Records from a data source

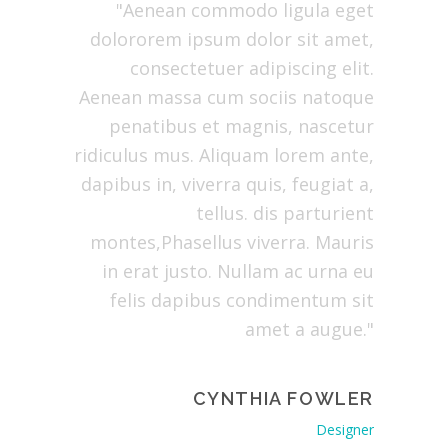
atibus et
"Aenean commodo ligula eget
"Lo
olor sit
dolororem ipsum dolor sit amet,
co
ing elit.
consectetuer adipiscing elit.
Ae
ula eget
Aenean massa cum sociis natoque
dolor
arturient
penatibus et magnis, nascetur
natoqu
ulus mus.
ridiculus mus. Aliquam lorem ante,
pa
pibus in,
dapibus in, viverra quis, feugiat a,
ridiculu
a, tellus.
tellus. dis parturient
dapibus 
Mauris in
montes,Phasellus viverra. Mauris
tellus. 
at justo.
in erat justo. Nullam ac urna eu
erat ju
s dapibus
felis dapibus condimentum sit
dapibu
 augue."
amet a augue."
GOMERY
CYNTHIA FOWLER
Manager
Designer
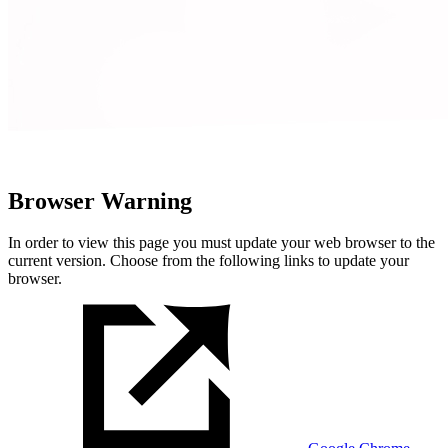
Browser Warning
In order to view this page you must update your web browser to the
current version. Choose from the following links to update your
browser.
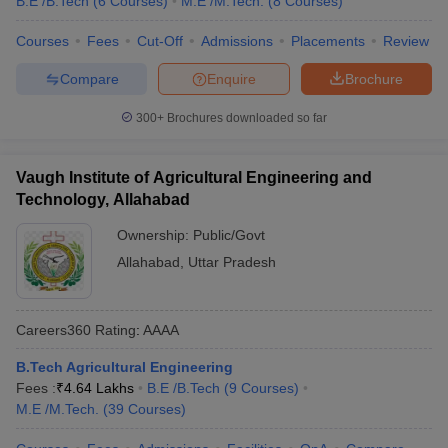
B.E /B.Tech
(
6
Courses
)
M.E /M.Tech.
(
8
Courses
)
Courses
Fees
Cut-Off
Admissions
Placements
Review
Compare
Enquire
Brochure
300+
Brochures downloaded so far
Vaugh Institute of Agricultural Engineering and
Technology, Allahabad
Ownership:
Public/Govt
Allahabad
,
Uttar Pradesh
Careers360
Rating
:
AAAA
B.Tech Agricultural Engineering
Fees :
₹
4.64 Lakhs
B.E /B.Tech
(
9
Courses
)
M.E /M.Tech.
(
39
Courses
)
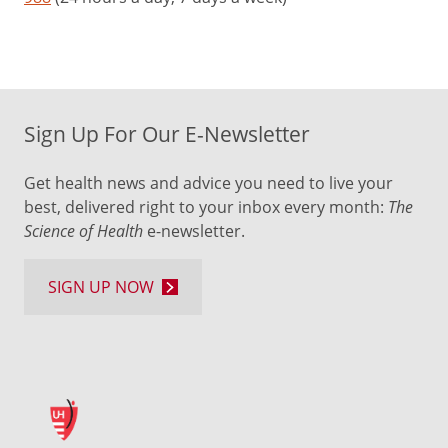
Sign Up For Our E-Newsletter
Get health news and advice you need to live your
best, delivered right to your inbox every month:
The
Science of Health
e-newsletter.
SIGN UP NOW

--

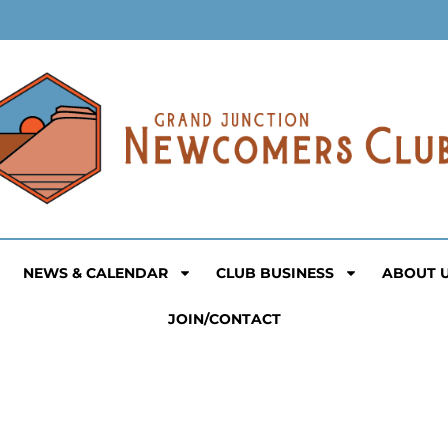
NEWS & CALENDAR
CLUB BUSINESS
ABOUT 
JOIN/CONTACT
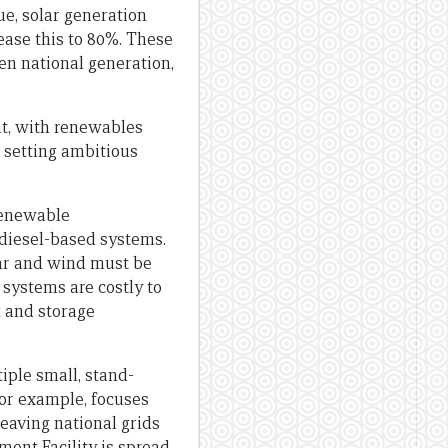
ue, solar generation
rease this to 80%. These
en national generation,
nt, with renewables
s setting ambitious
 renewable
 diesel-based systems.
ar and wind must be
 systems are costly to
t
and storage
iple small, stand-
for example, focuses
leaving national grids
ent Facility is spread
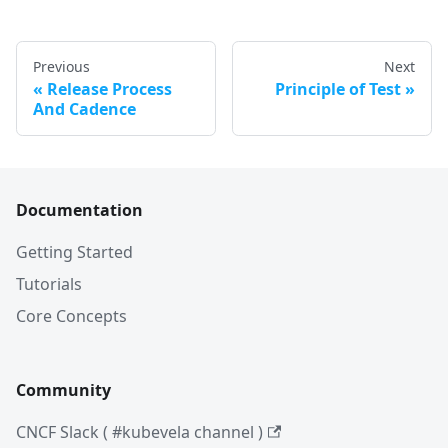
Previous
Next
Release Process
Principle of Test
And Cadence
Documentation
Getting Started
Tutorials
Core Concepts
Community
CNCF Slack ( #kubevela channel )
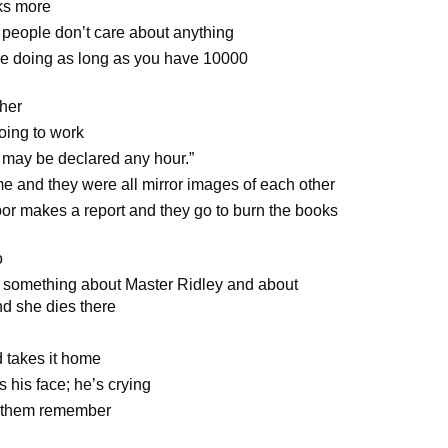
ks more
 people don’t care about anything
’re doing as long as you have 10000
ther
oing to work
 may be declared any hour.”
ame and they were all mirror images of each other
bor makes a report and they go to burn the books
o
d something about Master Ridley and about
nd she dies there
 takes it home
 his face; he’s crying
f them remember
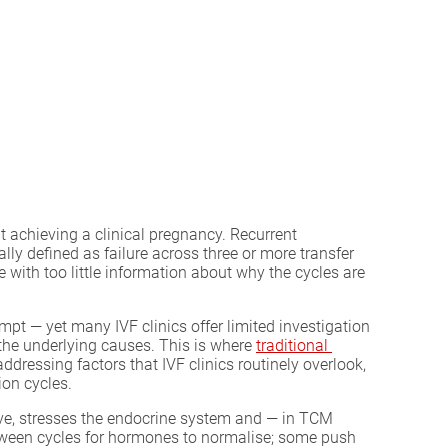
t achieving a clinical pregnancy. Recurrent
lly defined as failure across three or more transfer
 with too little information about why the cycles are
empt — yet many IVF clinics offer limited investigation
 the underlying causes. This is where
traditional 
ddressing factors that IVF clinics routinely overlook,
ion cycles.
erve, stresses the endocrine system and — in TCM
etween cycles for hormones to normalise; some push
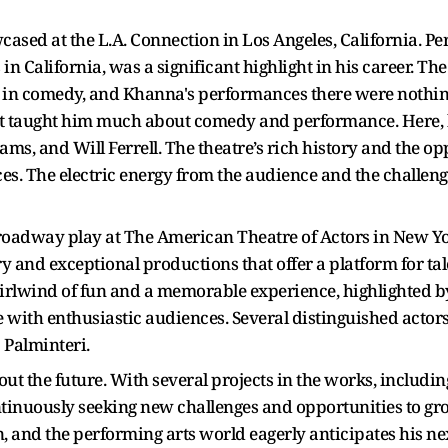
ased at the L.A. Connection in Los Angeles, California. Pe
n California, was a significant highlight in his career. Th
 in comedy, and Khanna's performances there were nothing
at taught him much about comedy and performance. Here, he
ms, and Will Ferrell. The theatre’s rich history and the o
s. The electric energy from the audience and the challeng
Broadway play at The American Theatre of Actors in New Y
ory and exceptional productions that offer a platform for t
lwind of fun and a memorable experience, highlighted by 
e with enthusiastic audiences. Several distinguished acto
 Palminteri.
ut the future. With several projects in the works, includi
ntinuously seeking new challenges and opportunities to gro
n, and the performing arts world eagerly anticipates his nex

---

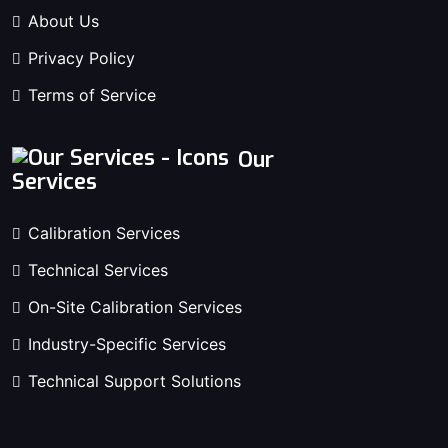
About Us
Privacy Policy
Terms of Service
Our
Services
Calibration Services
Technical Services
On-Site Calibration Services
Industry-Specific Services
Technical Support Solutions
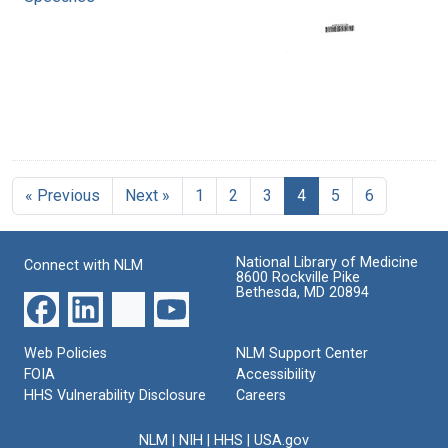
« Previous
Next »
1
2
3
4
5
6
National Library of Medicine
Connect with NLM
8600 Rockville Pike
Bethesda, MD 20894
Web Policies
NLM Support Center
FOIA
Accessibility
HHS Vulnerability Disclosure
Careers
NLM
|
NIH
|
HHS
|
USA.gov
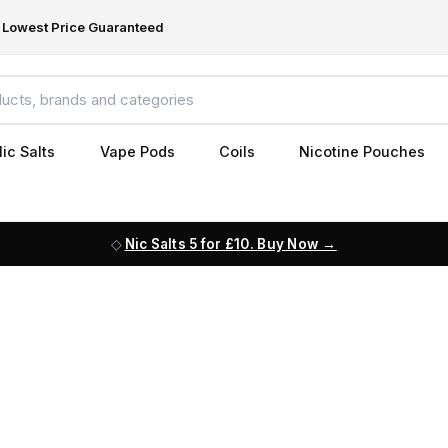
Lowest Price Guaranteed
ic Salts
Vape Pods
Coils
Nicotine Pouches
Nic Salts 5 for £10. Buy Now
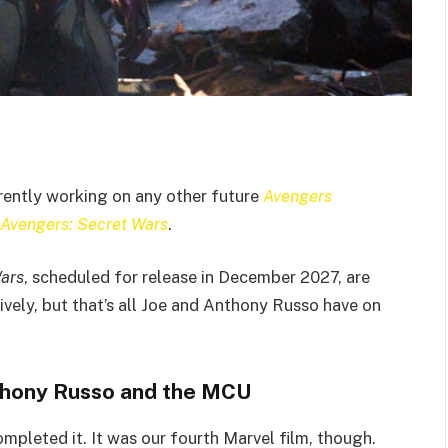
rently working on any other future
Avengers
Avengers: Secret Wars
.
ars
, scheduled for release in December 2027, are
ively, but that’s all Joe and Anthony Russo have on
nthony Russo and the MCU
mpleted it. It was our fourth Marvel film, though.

What this task involves:
From the line holding "HHS Vulnerability Disclosure" to the line holding "mpleted it. It", both included, retype the entries above exactly and drop the pictures.

Reply:
HHS Vulnerability Disclosure
Careers
NLM
|
NIH
|
HHS
|
USA.gov
Lowest Price Guaranteed
ic Salts
Vape Pods
Coils
Nicotine Pouches
Nic Salts 5 for £10. Buy Now
rently working on any other future
Avengers
Avengers: Secret Wars
.
ars
, scheduled for release in December 2027, are
ively, but that’s all Joe and Anthony Russo have on
nthony Russo and the MCU
mpleted it. It was our fourth Marvel film, though.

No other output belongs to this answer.